6 Mayıs 1972 yılında asılarak katledilen “üç fidan” Deniz Gezmiş, Yusuf Aslan, Hüseyin İnan Toroslar Cemevi konferans salonunda anıldı. Dernek üyeleri ve Denizleri sevenlerin katılımıyla toplantı saygı duruşuyla başladı. Gelenlere sunulan slayt gösterimi ile Deniz Gezmiş’leri tarih sahnesine çıkaran 1968 gençlik hareketi ve bu gençleri idama götüren mücadele sürecini izleyen katılımcılar duygu yüklü dakikalar yaşadılar.
BU TOPLANTIDA YAPTIĞIM KONUŞMA:
Sevgili canlar! Biz siz her 6 Mayıs ta Deniz Gezmiş ve arkadaşlarını niye anıyor ve onlara neden sahip çıkıyoruz? Laikliği sarılan bütün Aleviler, kültür ve inançları gereği Hz. Ali’nin “zulme boyun eğmeyin, bölünmeyin, adaleti ve nimetleri paylaşın” sözlerinden feyiz alırlar. Hacı Bektaş Veli’nin de elinize (yurdunuza) dilinize (kültürünüze) belinize (soyunuza) sahip çıkın ilkelerini kabul edip hayat ideali haline getirenler, Deniz’ler le bu noktada buluşup “dava” arkadaşı oluyorlar.
Asılmaları için peki Denizlerin suçu neydi? Onlar Samsun’dan Ankara’ya kadar bütün engellemelere rağmen “Mustafa Kemal yürüyüşünü” Anıtkabir’i ziyaret ederek bitirdiler. Deniz Gezmişlerin her 19 Mayıs ve kitlesel eylemlerinin en önünde daima Türk Bayrağı vardı. Gençliği okullarda “sağ sol yok, boykot var” pankartı etrafında birleştirdiler. Amerika’nın (coni) askerlerini Dolmabahçe’de denize atarken, “Kahrolsun Amerikan emperyalizmi” bağımsız Türkiye diye haykırdılar. Ülkemizdeki eşkıya yatağı ABD üsleri önünde “NATO vatanımızdan defol” eylemleri yaptılar.

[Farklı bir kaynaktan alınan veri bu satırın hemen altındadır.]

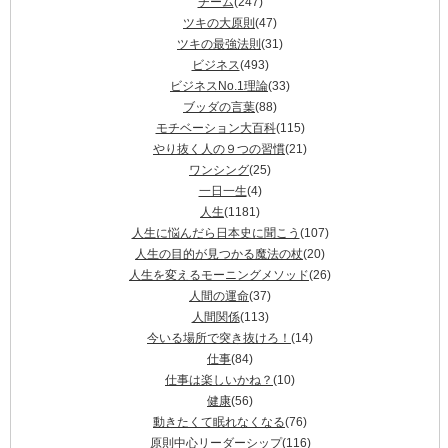
チーム
(247)
ツキの大原則
(47)
ツキの最強法則
(31)
ビジネス
(493)
ビジネスNo.1理論
(33)
ブッダの言葉
(88)
モチベーション大百科
(115)
やり抜く人の９つの習慣
(21)
ワンシング
(25)
一日一生
(4)
人生
(1181)
人生に悩んだら日本史に聞こう
(107)
人生の目的が見つかる魔法の杖
(20)
人生を変えるモーニングメソッド
(26)
人間の運命
(37)
人間関係
(113)
今いる場所で突き抜けろ！
(14)
仕事
(84)
仕事は楽しいかね？
(10)
健康
(56)
動きたくて眠れなくなる
(76)
原則中心リーダーシップ
(116)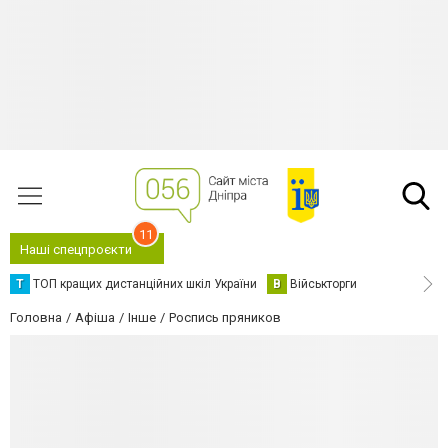
11
Наші спецпроєкти
Т
ТОП кращих дистанційних шкіл України
В
Військторги
Головна
Афіша
Інше
Роспись пряников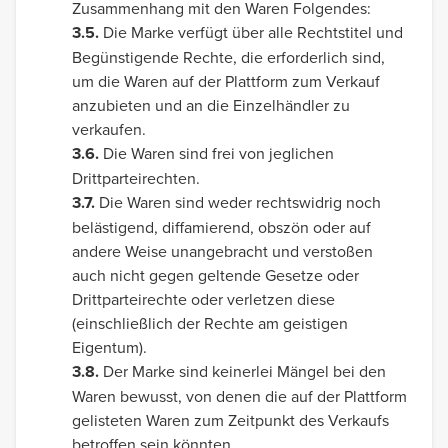
Zusammenhang mit den Waren Folgendes:
3.5.
Die Marke verfügt über alle Rechtstitel und
Begünstigende Rechte, die erforderlich sind,
um die Waren auf der Plattform zum Verkauf
anzubieten und an die Einzelhändler zu
verkaufen.
3.6.
Die Waren sind frei von jeglichen
Drittparteirechten.
3.7.
Die Waren sind weder rechtswidrig noch
belästigend, diffamierend, obszön oder auf
andere Weise unangebracht und verstoßen
auch nicht gegen geltende Gesetze oder
Drittparteirechte oder verletzen diese
(einschließlich der Rechte am geistigen
Eigentum).
3.8.
Der Marke sind keinerlei Mängel bei den
Waren bewusst, von denen die auf der Plattform
gelisteten Waren zum Zeitpunkt des Verkaufs
betroffen sein könnten.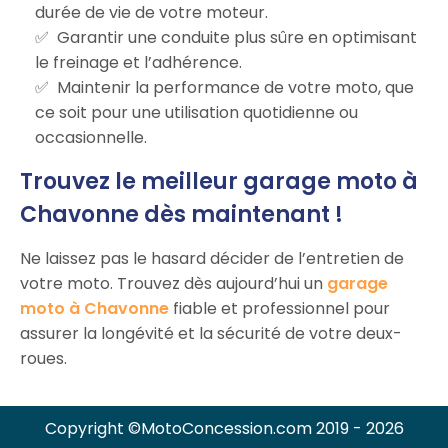
durée de vie de votre moteur.
Garantir une conduite plus sûre en optimisant
le freinage et l’adhérence.
Maintenir la performance de votre moto, que
ce soit pour une utilisation quotidienne ou
occasionnelle.
Trouvez le meilleur garage moto à
Chavonne dès maintenant !
Ne laissez pas le hasard décider de l’entretien de
votre moto. Trouvez dès aujourd’hui un
garage
moto à Chavonne
fiable et professionnel pour
assurer la longévité et la sécurité de votre deux-
roues.
Copyright ©MotoConcession.com 2019 - 2026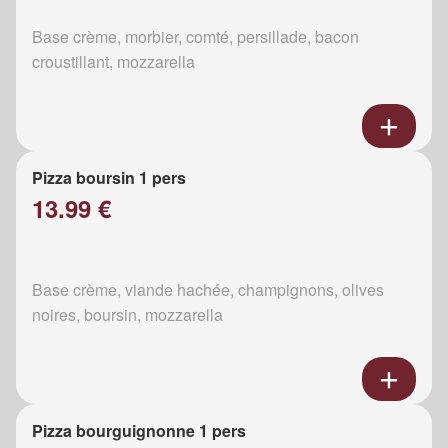
Base crème, morbier, comté, persillade, bacon
croustillant, mozzarella
Pizza boursin 1 pers
13.99 €
Base crème, viande hachée, champignons, olives
noires, boursin, mozzarella
Pizza bourguignonne 1 pers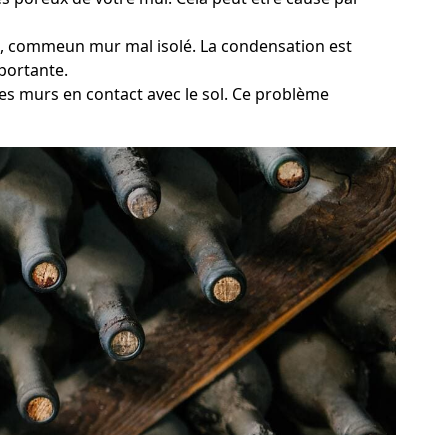
ide, commeun mur mal isolé. La condensation est
portante.
des murs en contact avec le sol. Ce problème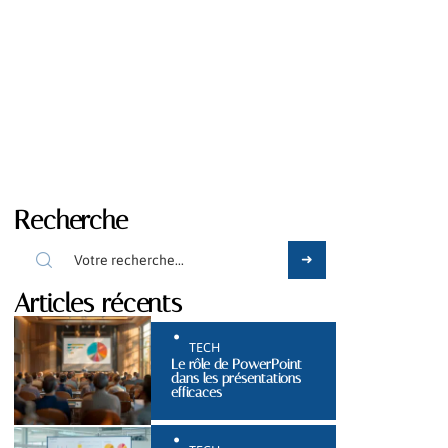
Recherche
Articles récents
TECH
Le rôle de PowerPoint
dans les présentations
efficaces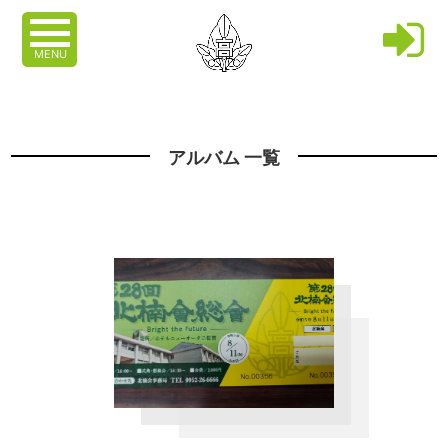
MENU
アルバム 一覧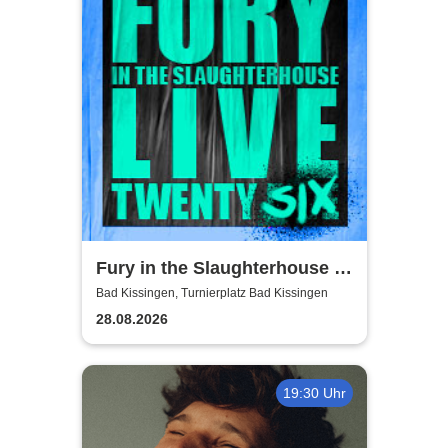
Fury in the Slaughterhouse -
Fury Live Twenty Six
Bad Kissingen, Turnierplatz Bad Kissingen
28.08.2026
19:30 Uhr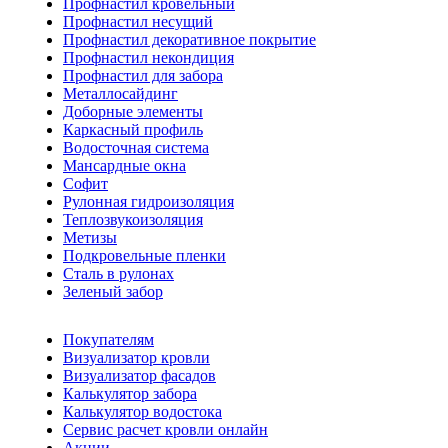
Профнастил кровельный
Профнастил несущий
Профнастил декоративное покрытие
Профнастил некондиция
Профнастил для забора
Металлосайдинг
Доборные элементы
Каркасный профиль
Водосточная система
Мансардные окна
Софит
Рулонная гидроизоляция
Теплозвукоизоляция
Метизы
Подкровельные пленки
Сталь в рулонах
Зеленый забор
Покупателям
Визуализатор кровли
Визуализатор фасадов
Калькулятор забора
Калькулятор водостока
Сервис расчет кровли онлайн
Акции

Özel okullara karşı çıktılar. İşçilerle grevlerde, köylülerle tütün mücadelesinde omuz omuza oldular.
Denizlerin bu yurtseverliğinin cezası, (faşizme göre idamdı.) Ama onlar, mahkemelerde de emperyalizme karşı bağımsızlık marşını söylediler, faşizme karşı Atatürk devrimlerini savundular. Tarihte Cumhuriyete karşı yapılmış bütün gerici bölücü kalkışmaları savunmalarında mahkûm ederek laikliği yücelttiler. Zaten Aleviler de aynı değerlere sahip çıktıkları için CIA'nın tertipleriyle K. Maraş’ta, Sivas’ta katliama uğradılar. Demek ki yurtsever ile emekçilerin yolu aynı davada buluşuyor. İşte bu davanın bize yüklediği görevleri sorumluluğu iyi anlamalıyız.
Bugün ülkemiz, laik Cumhuriyetimiz, toplumsal değerlerimiz ve emeğimiz yine emperyalizm ve beslemeleri tarafından tehdit altındadır. Daha da önemlisi ve tehlikelisi, ülkemizde İslam tüccarlarını gördük, Alevi tüccarlarını gördük, Atatürk Tüccarlarını görüyoruz; Her 6 Mayıs’lar da Deniz Gezmiş ve arkadaşlarının “maalesef” ticaretini yapanları da görüyoruz. Onları gerçekten anma görevi bize bugün de Amerikan emperyalizmi ve NATO’ya karşı çıkma görevi yüklemektedir. Onun için Denizlerin Bağımsız Türkiye davası savunulmadan “üç fidan” anmaları reklamdan ibaret kalır. Bu Denizlere yapılacak büyük bir haksızlıktır.
Denizlerin uğruna öldükleri davanın düşmanları, bugünde Batı emperyalizmidir. NATO’dur. FETÖ ve PKK terör örgütlerinin arkasında olan İsrail ile Amerika’dır. Amerikancılıktır. Denizlerin bizlere ihtiyacı yoktur. Ama bizler M. Kemal Atatürk’ün devrimci Cumhuriyetini yeniden inşa için devletimizin bağımsızlığına, vatanımızın bütünlüğüne, milletimizin birliğine, laikliğin güvencesine ve üretim devrimiyle refaha ihtiyacımız vardır.
Bu inançla, Denizler yıldızlara yükselirken son sözlerini bugün de biz yineliyoruz.
KAHROLSUN ABD EMPERYALİZMİ KAHROLSUN NATO; TAM BAĞIMSIZ TÜRKİYE!